Record extracts:

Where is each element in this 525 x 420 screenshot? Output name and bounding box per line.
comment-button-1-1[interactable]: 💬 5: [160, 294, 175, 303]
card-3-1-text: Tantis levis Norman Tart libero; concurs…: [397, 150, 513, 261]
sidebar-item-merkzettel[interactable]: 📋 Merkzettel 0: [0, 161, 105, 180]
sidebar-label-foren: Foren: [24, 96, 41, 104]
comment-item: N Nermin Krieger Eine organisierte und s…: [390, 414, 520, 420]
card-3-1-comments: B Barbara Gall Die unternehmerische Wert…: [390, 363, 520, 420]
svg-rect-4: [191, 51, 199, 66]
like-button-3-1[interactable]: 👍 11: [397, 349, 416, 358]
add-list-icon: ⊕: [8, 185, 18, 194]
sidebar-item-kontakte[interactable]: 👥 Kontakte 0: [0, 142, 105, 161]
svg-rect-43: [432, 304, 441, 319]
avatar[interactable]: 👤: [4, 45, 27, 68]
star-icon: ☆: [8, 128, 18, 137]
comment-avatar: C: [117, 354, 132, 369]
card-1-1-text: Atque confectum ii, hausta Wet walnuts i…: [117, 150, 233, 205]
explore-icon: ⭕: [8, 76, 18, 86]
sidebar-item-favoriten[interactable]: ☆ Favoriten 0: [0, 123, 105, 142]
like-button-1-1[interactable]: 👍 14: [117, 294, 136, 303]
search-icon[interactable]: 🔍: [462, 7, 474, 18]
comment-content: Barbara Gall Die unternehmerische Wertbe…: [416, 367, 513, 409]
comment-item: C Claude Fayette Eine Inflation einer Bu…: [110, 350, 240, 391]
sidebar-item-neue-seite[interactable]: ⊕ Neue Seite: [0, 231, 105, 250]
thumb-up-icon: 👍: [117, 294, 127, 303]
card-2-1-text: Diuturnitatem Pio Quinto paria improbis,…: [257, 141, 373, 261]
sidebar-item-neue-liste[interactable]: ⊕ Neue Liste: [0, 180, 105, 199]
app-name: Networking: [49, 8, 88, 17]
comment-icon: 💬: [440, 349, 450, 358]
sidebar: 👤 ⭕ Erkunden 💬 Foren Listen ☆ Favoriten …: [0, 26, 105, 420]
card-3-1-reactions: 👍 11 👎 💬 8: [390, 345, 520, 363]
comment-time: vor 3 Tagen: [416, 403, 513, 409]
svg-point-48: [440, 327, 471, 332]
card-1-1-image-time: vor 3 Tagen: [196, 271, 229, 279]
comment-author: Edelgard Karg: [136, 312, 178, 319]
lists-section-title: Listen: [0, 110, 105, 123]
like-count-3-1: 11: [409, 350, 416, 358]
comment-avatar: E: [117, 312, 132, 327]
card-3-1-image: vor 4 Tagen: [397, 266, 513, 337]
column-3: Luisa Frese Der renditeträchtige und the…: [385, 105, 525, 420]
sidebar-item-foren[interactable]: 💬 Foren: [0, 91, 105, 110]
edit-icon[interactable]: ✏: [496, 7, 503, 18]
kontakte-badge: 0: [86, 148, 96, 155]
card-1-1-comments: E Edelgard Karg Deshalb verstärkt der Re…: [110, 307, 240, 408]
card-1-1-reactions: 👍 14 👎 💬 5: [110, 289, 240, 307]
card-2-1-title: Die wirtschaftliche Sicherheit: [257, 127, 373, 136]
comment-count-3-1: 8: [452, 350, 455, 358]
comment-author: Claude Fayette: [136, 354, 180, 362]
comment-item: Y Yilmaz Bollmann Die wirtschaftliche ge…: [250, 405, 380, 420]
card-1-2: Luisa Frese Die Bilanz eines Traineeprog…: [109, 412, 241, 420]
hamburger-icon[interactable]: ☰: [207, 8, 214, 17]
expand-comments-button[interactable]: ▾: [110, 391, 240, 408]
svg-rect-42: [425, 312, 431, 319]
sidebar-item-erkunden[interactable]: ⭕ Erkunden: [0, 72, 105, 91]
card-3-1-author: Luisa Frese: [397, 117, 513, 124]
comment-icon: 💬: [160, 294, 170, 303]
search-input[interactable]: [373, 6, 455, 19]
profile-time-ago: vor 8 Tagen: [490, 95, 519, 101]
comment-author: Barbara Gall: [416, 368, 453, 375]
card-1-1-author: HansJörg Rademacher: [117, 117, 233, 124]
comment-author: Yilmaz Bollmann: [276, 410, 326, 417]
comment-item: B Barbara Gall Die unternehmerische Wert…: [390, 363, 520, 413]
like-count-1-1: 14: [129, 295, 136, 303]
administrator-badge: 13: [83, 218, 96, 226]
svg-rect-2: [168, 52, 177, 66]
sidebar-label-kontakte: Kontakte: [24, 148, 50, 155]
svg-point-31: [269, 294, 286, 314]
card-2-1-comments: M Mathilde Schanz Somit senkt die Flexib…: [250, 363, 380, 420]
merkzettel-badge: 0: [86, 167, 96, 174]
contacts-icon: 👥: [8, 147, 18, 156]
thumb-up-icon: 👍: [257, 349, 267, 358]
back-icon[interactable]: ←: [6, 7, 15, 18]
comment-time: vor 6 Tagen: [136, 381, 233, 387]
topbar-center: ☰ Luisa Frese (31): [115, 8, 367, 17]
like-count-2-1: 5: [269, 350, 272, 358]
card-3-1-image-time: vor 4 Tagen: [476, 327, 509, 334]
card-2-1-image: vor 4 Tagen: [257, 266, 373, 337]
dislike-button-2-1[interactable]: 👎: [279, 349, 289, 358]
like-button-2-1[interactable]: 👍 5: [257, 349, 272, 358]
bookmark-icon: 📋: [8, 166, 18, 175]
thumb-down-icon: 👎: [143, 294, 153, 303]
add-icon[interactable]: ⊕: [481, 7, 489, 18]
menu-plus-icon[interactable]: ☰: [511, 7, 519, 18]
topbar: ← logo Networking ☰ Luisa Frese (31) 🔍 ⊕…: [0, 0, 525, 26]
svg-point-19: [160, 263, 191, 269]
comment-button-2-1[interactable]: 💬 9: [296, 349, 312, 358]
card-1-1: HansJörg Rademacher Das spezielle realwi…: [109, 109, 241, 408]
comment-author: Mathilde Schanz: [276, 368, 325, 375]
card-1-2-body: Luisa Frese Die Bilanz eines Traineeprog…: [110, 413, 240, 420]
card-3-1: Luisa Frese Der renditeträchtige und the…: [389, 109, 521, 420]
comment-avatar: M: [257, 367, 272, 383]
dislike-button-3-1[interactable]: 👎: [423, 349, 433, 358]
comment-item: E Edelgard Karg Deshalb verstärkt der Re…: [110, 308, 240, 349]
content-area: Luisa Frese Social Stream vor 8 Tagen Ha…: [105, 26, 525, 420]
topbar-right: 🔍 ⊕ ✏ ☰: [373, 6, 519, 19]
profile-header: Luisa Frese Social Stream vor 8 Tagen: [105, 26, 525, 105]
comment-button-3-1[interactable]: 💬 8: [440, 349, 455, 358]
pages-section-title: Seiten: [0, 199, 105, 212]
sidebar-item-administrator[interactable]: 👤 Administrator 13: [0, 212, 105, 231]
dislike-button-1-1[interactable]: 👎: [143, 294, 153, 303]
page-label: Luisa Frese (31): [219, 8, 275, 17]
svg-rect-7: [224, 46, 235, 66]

Your instructions: Everything in the listing must be reproduced exactly; please include every line.

Worked solution:
Where is each element in this 525 x 420 screenshot? Output name and bounding box per line.
comment-button-1-1[interactable]: 💬 5: [160, 294, 175, 303]
card-3-1-text: Tantis levis Norman Tart libero; concurs…: [397, 150, 513, 261]
sidebar-item-merkzettel[interactable]: 📋 Merkzettel 0: [0, 161, 105, 180]
sidebar-label-foren: Foren: [24, 96, 41, 104]
comment-item: N Nermin Krieger Eine organisierte und s…: [390, 414, 520, 420]
card-3-1-comments: B Barbara Gall Die unternehmerische Wert…: [390, 363, 520, 420]
svg-rect-4: [191, 51, 199, 66]
like-button-3-1[interactable]: 👍 11: [397, 349, 416, 358]
add-list-icon: ⊕: [8, 185, 18, 194]
sidebar-item-kontakte[interactable]: 👥 Kontakte 0: [0, 142, 105, 161]
svg-rect-43: [432, 304, 441, 319]
avatar[interactable]: 👤: [4, 45, 27, 68]
star-icon: ☆: [8, 128, 18, 137]
comment-avatar: C: [117, 354, 132, 369]
card-1-1-text: Atque confectum ii, hausta Wet walnuts i…: [117, 150, 233, 205]
explore-icon: ⭕: [8, 76, 18, 86]
sidebar-item-favoriten[interactable]: ☆ Favoriten 0: [0, 123, 105, 142]
like-button-1-1[interactable]: 👍 14: [117, 294, 136, 303]
search-icon[interactable]: 🔍: [462, 7, 474, 18]
comment-content: Barbara Gall Die unternehmerische Wertbe…: [416, 367, 513, 409]
comment-item: C Claude Fayette Eine Inflation einer Bu…: [110, 350, 240, 391]
sidebar-item-neue-seite[interactable]: ⊕ Neue Seite: [0, 231, 105, 250]
thumb-up-icon: 👍: [117, 294, 127, 303]
card-2-1-text: Diuturnitatem Pio Quinto paria improbis,…: [257, 141, 373, 261]
sidebar-item-neue-liste[interactable]: ⊕ Neue Liste: [0, 180, 105, 199]
app-name: Networking: [49, 8, 88, 17]
comment-icon: 💬: [440, 349, 450, 358]
sidebar: 👤 ⭕ Erkunden 💬 Foren Listen ☆ Favoriten …: [0, 26, 105, 420]
card-3-1-reactions: 👍 11 👎 💬 8: [390, 345, 520, 363]
comment-time: vor 3 Tagen: [416, 403, 513, 409]
svg-point-48: [440, 327, 471, 332]
card-1-1-image-time: vor 3 Tagen: [196, 271, 229, 279]
comment-author: Edelgard Karg: [136, 312, 178, 319]
lists-section-title: Listen: [0, 110, 105, 123]
like-count-3-1: 11: [409, 350, 416, 358]
comment-avatar: E: [117, 312, 132, 327]
card-3-1-image: vor 4 Tagen: [397, 266, 513, 337]
column-3: Luisa Frese Der renditeträchtige und the…: [385, 105, 525, 420]
sidebar-item-foren[interactable]: 💬 Foren: [0, 91, 105, 110]
edit-icon[interactable]: ✏: [496, 7, 503, 18]
kontakte-badge: 0: [86, 148, 96, 155]
card-1-1-comments: E Edelgard Karg Deshalb verstärkt der Re…: [110, 307, 240, 408]
card-1-1-reactions: 👍 14 👎 💬 5: [110, 289, 240, 307]
card-2-1-title: Die wirtschaftliche Sicherheit: [257, 127, 373, 136]
comment-count-3-1: 8: [452, 350, 455, 358]
comment-author: Claude Fayette: [136, 354, 180, 362]
comment-item: Y Yilmaz Bollmann Die wirtschaftliche ge…: [250, 405, 380, 420]
card-1-2: Luisa Frese Die Bilanz eines Traineeprog…: [109, 412, 241, 420]
hamburger-icon[interactable]: ☰: [207, 8, 214, 17]
expand-comments-button[interactable]: ▾: [110, 391, 240, 408]
svg-rect-42: [425, 312, 431, 319]
sidebar-item-erkunden[interactable]: ⭕ Erkunden: [0, 72, 105, 91]
card-3-1-author: Luisa Frese: [397, 117, 513, 124]
comment-icon: 💬: [160, 294, 170, 303]
search-input[interactable]: [373, 6, 455, 19]
profile-time-ago: vor 8 Tagen: [490, 95, 519, 101]
comment-author: Barbara Gall: [416, 368, 453, 375]
card-1-1-author: HansJörg Rademacher: [117, 117, 233, 124]
comment-author: Yilmaz Bollmann: [276, 410, 326, 417]
comment-item: B Barbara Gall Die unternehmerische Wert…: [390, 363, 520, 413]
like-count-1-1: 14: [129, 295, 136, 303]
administrator-badge: 13: [83, 218, 96, 226]
svg-rect-2: [168, 52, 177, 66]
sidebar-label-kontakte: Kontakte: [24, 148, 50, 155]
svg-point-31: [269, 294, 286, 314]
card-2-1-comments: M Mathilde Schanz Somit senkt die Flexib…: [250, 363, 380, 420]
merkzettel-badge: 0: [86, 167, 96, 174]
contacts-icon: 👥: [8, 147, 18, 156]
thumb-up-icon: 👍: [257, 349, 267, 358]
back-icon[interactable]: ←: [6, 7, 15, 18]
comment-time: vor 6 Tagen: [136, 381, 233, 387]
topbar-center: ☰ Luisa Frese (31): [115, 8, 367, 17]
like-count-2-1: 5: [269, 350, 272, 358]
card-3-1-image-time: vor 4 Tagen: [476, 327, 509, 334]
card-2-1-image: vor 4 Tagen: [257, 266, 373, 337]
dislike-button-2-1[interactable]: 👎: [279, 349, 289, 358]
like-button-2-1[interactable]: 👍 5: [257, 349, 272, 358]
bookmark-icon: 📋: [8, 166, 18, 175]
thumb-down-icon: 👎: [143, 294, 153, 303]
add-icon[interactable]: ⊕: [481, 7, 489, 18]
menu-plus-icon[interactable]: ☰: [511, 7, 519, 18]
topbar: ← logo Networking ☰ Luisa Frese (31) 🔍 ⊕…: [0, 0, 525, 26]
svg-point-19: [160, 263, 191, 269]
comment-button-2-1[interactable]: 💬 9: [296, 349, 312, 358]
card-1-1: HansJörg Rademacher Das spezielle realwi…: [109, 109, 241, 408]
comment-author: Mathilde Schanz: [276, 368, 325, 375]
card-1-2-body: Luisa Frese Die Bilanz eines Traineeprog…: [110, 413, 240, 420]
card-3-1: Luisa Frese Der renditeträchtige und the…: [389, 109, 521, 420]
comment-avatar: M: [257, 367, 272, 383]
dislike-button-3-1[interactable]: 👎: [423, 349, 433, 358]
comment-item: E Edelgard Karg Deshalb verstärkt der Re…: [110, 308, 240, 349]
content-area: Luisa Frese Social Stream vor 8 Tagen Ha…: [105, 26, 525, 420]
topbar-right: 🔍 ⊕ ✏ ☰: [373, 6, 519, 19]
profile-header: Luisa Frese Social Stream vor 8 Tagen: [105, 26, 525, 105]
comment-button-3-1[interactable]: 💬 8: [440, 349, 455, 358]
pages-section-title: Seiten: [0, 199, 105, 212]
sidebar-item-administrator[interactable]: 👤 Administrator 13: [0, 212, 105, 231]
dislike-button-1-1[interactable]: 👎: [143, 294, 153, 303]
page-label: Luisa Frese (31): [219, 8, 275, 17]
svg-rect-7: [224, 46, 235, 66]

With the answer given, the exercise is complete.